• Your goal: Return every line from the one with "Datenschutzbestimmungen. Mittels dieser" through the one with "ihnen zustehenden Rechte aufgeklärt.", inclusive, exactly as it appears below.

• Records from a dataset:
************

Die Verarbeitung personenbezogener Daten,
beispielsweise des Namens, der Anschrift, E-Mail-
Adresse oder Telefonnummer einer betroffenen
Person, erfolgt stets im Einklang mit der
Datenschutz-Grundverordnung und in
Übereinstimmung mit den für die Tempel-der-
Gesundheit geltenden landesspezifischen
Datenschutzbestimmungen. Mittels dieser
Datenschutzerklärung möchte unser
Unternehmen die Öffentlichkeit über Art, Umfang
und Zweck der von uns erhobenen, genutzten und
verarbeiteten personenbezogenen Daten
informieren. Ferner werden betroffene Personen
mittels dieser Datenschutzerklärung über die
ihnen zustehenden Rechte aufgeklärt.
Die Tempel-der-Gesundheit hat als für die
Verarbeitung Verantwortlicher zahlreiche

************

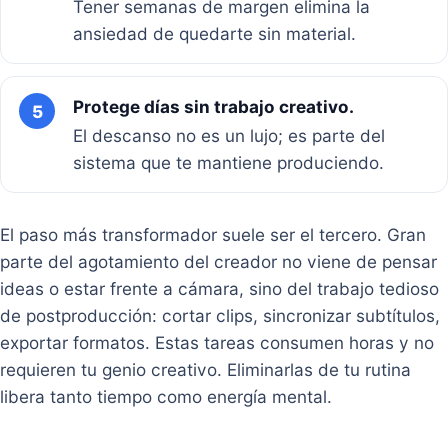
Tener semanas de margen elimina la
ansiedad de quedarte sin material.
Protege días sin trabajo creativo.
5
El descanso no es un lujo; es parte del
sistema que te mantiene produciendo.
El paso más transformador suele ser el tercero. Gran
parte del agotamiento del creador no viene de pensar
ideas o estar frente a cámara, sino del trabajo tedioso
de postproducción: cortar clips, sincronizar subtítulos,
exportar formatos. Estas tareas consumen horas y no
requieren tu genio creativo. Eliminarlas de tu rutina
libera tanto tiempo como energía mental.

************

• Response to the exercise:
Datenschutzbestimmungen. Mittels dieser
Datenschutzerklärung möchte unser
Unternehmen die Öffentlichkeit über Art, Umfang
und Zweck der von uns erhobenen, genutzten und
verarbeiteten personenbezogenen Daten
informieren. Ferner werden betroffene Personen
mittels dieser Datenschutzerklärung über die
ihnen zustehenden Rechte aufgeklärt.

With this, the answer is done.